REQUIREMENT:
Tell how many lines below include the word "Kalk". Only the number should appear.

[Page-level text extractions]
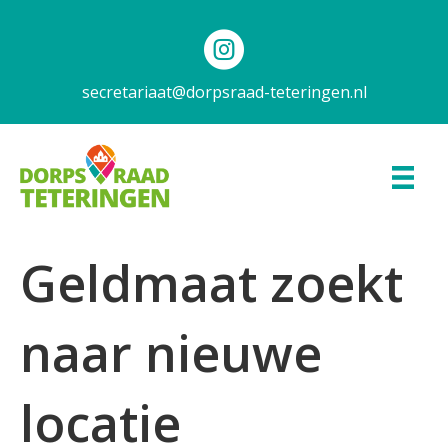
secretariaat@dorpsraad-teteringen.nl
Geldmaat zoekt
naar nieuwe
locatie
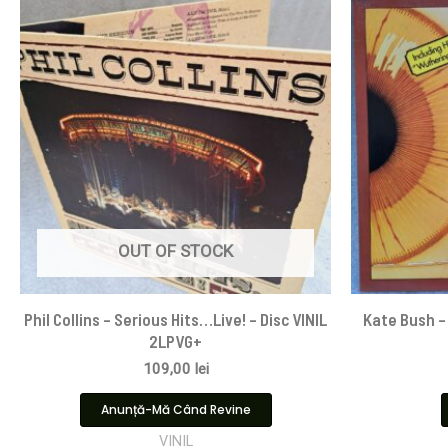
OUT OF STOCK
Phil Collins – Serious Hits…Live! – Disc VINIL
Kate Bush – 
2LPVG+
109,00
lei
Anunță-Mă Când Revine
VINIL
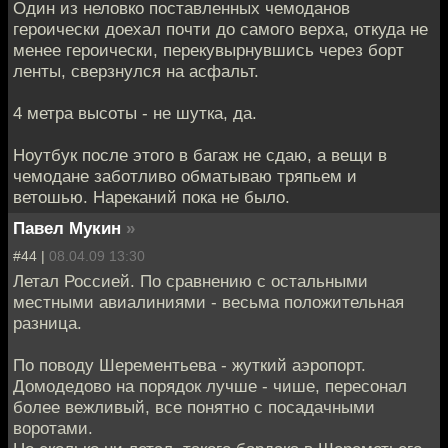
Один из неловко поставленных чемоданов
героически доехал почти до самого верха, откуда не
менее героически, перекувырнувшись через борт
ленты, сверзнулся на асфальт.
4 метра высоты - не шутка, да.
Ноутбук после этого в багаж не сдаю, а вещи в
чемодане заботливо обматываю тряпьем и
ветошью. Нареканий пока не было.
Павел Мукин
»
#44 |
08.04.09 13:30
Летал Россией. По сравнению с остальными
местными авиалиниями - весьма положительная
разница.
По поводу Шерементьева - жуткий аэропорт.
Домодедово на порядок лучше - чише, пересонал
более вежливый, все понятно с посадачными
воротами.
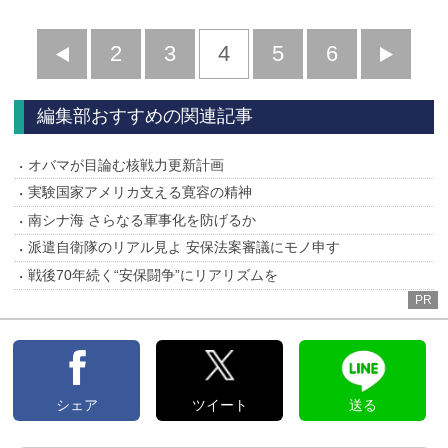
前
2
3
4
5
6
へ
へ
編集部おすすめの関連記事
オバマが目論む核戦力更新計画
実験国家アメリカ支える寛容の精神
南シナ海 さらなる軍事化を防げるか
派遣自衛隊のリアル見よ 安保法案審議にモノ申す
戦後70年続く“安保闘争”にリアリズムを
PR
シェア
ツイート
送る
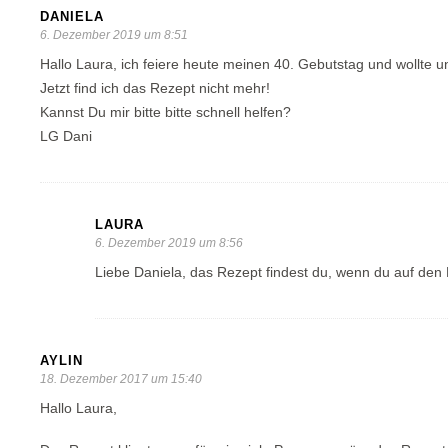
DANIELA
6. Dezember 2019 um 8:51
Hallo Laura, ich feiere heute meinen 40. Gebutstag und wollte
Jetzt find ich das Rezept nicht mehr!
Kannst Du mir bitte bitte schnell helfen?
LG Dani
LAURA
6. Dezember 2019 um 8:56
Liebe Daniela, das Rezept findest du, wenn du auf den 
AYLIN
18. Dezember 2017 um 15:40
Hallo Laura,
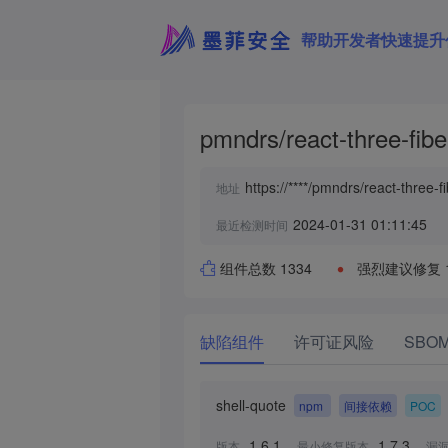
帮助开发者快速提升
pmndrs/react-three-fibe
https://****/pmndrs/react-three-fi
地址
2024-01-31 01:11:45
最近检测时间
组件总数 1334
强烈建议修复 
缺陷组件
许可证风险
SBO
shell-quote
npm
间接依赖
POC
1.6.1
1.7.3
版本
最小修复版本
漏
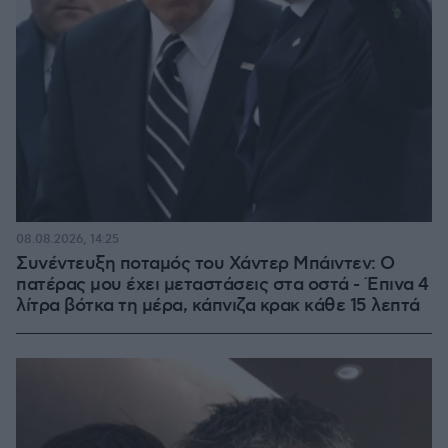
08.08.2026, 14:25
Συνέντευξη ποταμός του Χάντερ Μπάιντεν: Ο
πατέρας μου έχει μεταστάσεις στα οστά - Έπινα 4
λίτρα βότκα τη μέρα, κάπνιζα κρακ κάθε 15 λεπτά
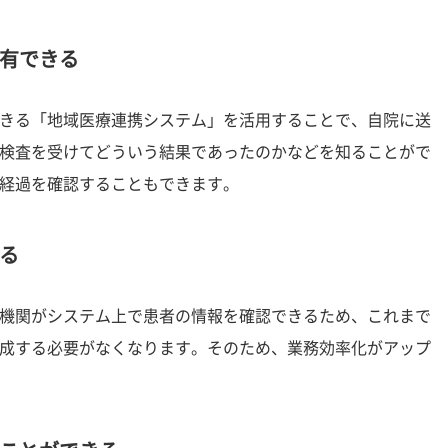
有できる
きる「地域医療連携システム」を活用することで、自院に送
検査を受けてどういう結果であったのかなどを知ることがで
経過を確認することもできます。
る
機関がシステム上で患者の情報を確認できるため、これまで
成する必要がなくなります。そのため、業務効率化がアップ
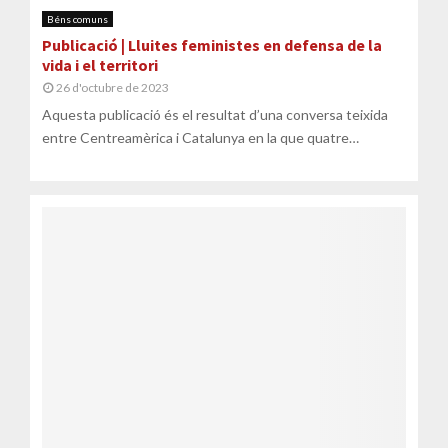
Béns comuns
Publicació | Lluites feministes en defensa de la
vida i el territori
26 d'octubre de 2023
Aquesta publicació és el resultat d’una conversa teixida
entre Centreamèrica i Catalunya en la que quatre
activistes i defensores comparteixen...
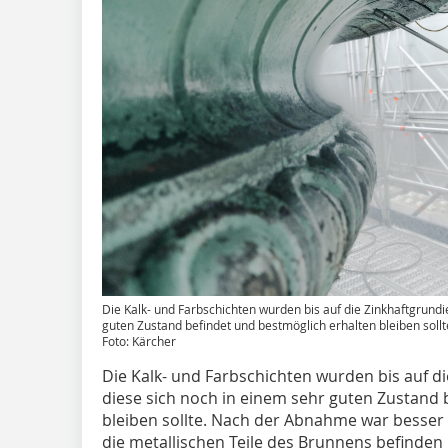
Die Kalk- und Farbschichten wurden bis auf die Zinkhaftgrundi
guten Zustand befindet und bestmöglich erhalten bleiben sollt
Foto: Kärcher
Die Kalk- und Farbschichten wurden bis auf di
diese sich noch in einem sehr guten Zustand 
bleiben sollte. Nach der Abnahme war besser
die metallischen Teile des Brunnens befind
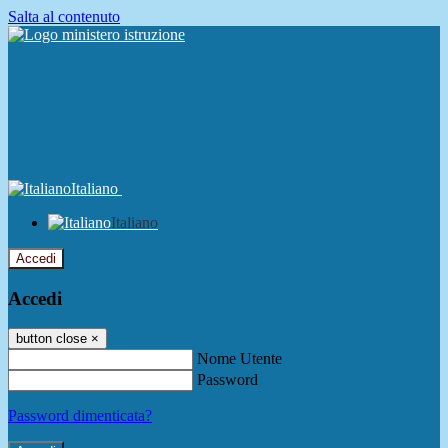
Salta al contenuto
Italiano
Italiano
Accedi
Accedi
button close
×
Nome Utente
Password
Password dimenticata?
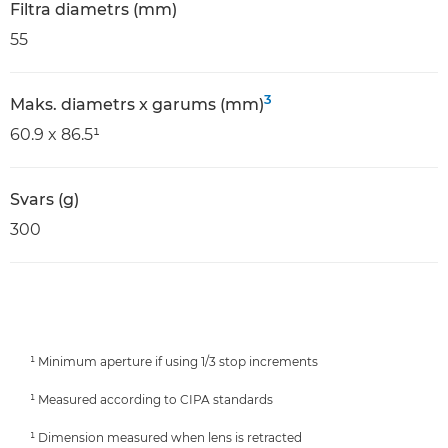
Filtra diametrs (mm)
55
3
Maks. diametrs x garums (mm)
60.9 x 86.5¹
Svars (g)
300
¹ Minimum aperture if using 1/3 stop increments
¹ Measured according to CIPA standards
¹ Dimension measured when lens is retracted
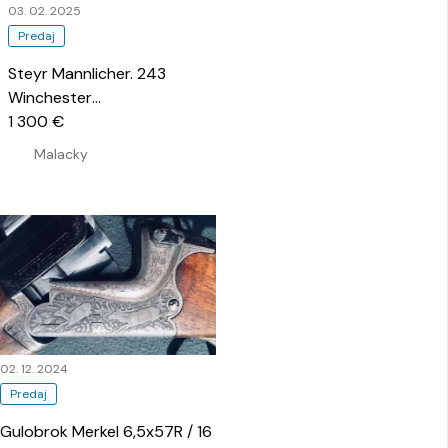
03. 02. 2025
Predaj
Steyr Mannlicher. 243
Winchester
…
1 300 €
Malacky
02. 12. 2024
Predaj
Gulobrok Merkel 6,5x57R / 16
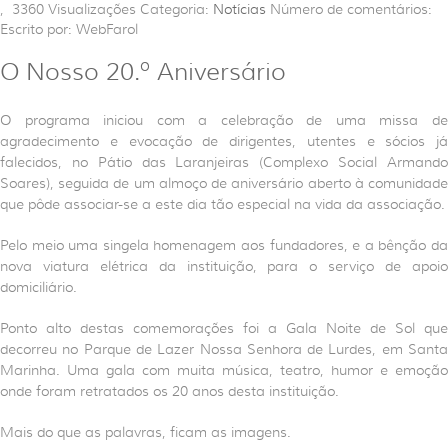
,
3360
Visualizações
Categoria:
Notícias
Número de comentários:
Escrito por: WebFarol
O Nosso 20.º Aniversário
O programa iniciou com a celebração de uma missa de
agradecimento e evocação de dirigentes, utentes e sócios já
falecidos, no Pátio das Laranjeiras (Complexo Social Armando
Soares), seguida de um almoço de aniversário aberto à comunidade
que pôde associar-se a este dia tão especial na vida da associação.
Pelo meio uma singela homenagem aos fundadores, e a bênção da
nova viatura elétrica da instituição, para o serviço de apoio
domiciliário.
Ponto alto destas comemorações foi a Gala Noite de Sol que
decorreu no Parque de Lazer Nossa Senhora de Lurdes, em Santa
Marinha. Uma gala com muita música, teatro, humor e emoção
onde foram retratados os 20 anos desta instituição.
Mais do que as palavras, ficam as imagens.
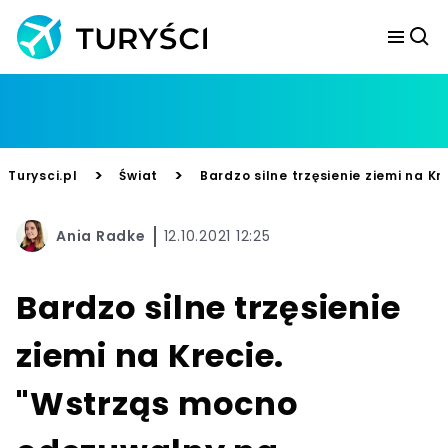
>
>
Turysci.pl
Świat
Bardzo silne trzęsienie ziemi na K
Ania Radke
12.10.2021 12:25
Bardzo silne trzęsienie
ziemi na Krecie.
"Wstrząs mocno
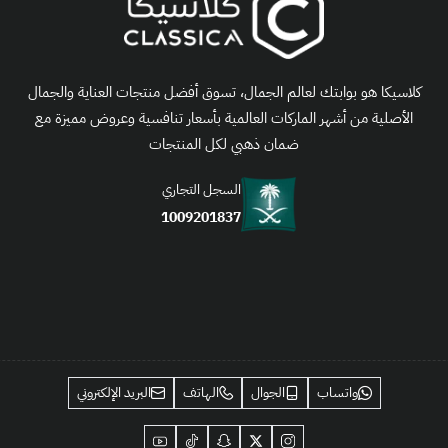
كلاسيكا هو بوابتك لعالم الجمال، تسوق أفضل منتجات العناية والجمال
الأصلية من أشهر الماركات العالمية بأسعار تنافسية وعروض مميزة مع
ضمان ذهبي لكل المنتجات
السجل التجاري
1009201837
واتساب
الجوال
الهاتف
البريد الإلكتروني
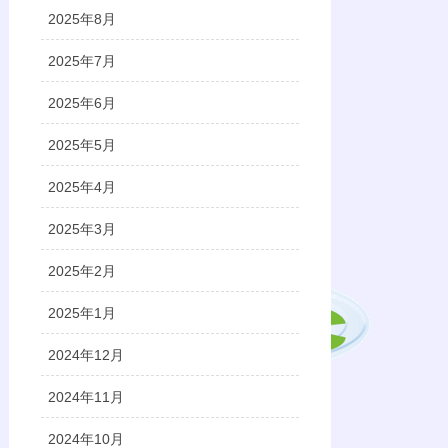
2025年8月
2025年7月
2025年6月
2025年5月
2025年4月
2025年3月
2025年2月
2025年1月
2024年12月
2024年11月
2024年10月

EXERCISE RESULT:
2